* **SOURCE MATERIAL**
========
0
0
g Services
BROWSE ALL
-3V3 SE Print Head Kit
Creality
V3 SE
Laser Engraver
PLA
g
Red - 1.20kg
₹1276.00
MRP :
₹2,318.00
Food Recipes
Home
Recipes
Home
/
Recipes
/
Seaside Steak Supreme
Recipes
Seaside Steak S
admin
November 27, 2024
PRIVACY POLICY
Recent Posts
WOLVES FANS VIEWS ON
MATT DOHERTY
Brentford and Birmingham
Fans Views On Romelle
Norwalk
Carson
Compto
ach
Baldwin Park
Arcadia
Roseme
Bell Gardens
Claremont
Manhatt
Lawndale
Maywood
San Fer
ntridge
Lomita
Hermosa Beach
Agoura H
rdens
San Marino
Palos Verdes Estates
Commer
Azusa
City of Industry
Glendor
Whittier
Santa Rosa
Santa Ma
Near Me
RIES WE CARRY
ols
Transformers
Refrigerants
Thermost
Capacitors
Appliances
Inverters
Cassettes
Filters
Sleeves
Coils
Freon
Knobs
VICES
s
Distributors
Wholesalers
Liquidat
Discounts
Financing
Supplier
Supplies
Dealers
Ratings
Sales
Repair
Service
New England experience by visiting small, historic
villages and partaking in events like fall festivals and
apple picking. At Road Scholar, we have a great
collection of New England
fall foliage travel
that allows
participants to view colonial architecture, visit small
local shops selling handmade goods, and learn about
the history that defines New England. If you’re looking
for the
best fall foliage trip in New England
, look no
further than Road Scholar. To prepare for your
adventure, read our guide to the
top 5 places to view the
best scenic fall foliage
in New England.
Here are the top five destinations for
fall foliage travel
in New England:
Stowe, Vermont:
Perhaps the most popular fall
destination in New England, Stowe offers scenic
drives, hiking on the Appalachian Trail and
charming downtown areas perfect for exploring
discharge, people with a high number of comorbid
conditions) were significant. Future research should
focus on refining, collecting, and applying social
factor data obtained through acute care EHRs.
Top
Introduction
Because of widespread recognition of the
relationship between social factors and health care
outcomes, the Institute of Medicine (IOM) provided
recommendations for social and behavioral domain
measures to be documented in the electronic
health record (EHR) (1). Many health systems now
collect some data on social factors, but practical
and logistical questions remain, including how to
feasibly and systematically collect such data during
========
* **EXERCISE DESCRIPTION**
Exactly as they appear, copy the lines of the listing above from the first through the one that contains "best scenic fall foliage", and nothing more.

* **RESULT FOR THIS TASK**
0
0
g Services
BROWSE ALL
-3V3 SE Print Head Kit
Creality
V3 SE
Laser Engraver
PLA
g
Red - 1.20kg
₹1276.00
MRP :
₹2,318.00
Food Recipes
Home
Recipes
Home
/
Recipes
/
Seaside Steak Supreme
Recipes
Seaside Steak S
admin
November 27, 2024
PRIVACY POLICY
Recent Posts
WOLVES FANS VIEWS ON
MATT DOHERTY
Brentford and Birmingham
Fans Views On Romelle
Norwalk
Carson
Compto
ach
Baldwin Park
Arcadia
Roseme
Bell Gardens
Claremont
Manhatt
Lawndale
Maywood
San Fer
ntridge
Lomita
Hermosa Beach
Agoura H
rdens
San Marino
Palos Verdes Estates
Commer
Azusa
City of Industry
Glendor
Whittier
Santa Rosa
Santa Ma
Near Me
RIES WE CARRY
ols
Transformers
Refrigerants
Thermost
Capacitors
Appliances
Inverters
Cassettes
Filters
Sleeves
Coils
Freon
Knobs
VICES
s
Distributors
Wholesalers
Liquidat
Discounts
Financing
Supplier
Supplies
Dealers
Ratings
Sales
Repair
Service
New England experience by visiting small, historic
villages and partaking in events like fall festivals and
apple picking. At Road Scholar, we have a great
collection of New England
fall foliage travel
that allows
participants to view colonial architecture, visit small
local shops selling handmade goods, and learn about
the history that defines New England. If you’re looking
for the
best fall foliage trip in New England
, look no
further than Road Scholar. To prepare for your
adventure, read our guide to the
top 5 places to view the
best scenic fall foliage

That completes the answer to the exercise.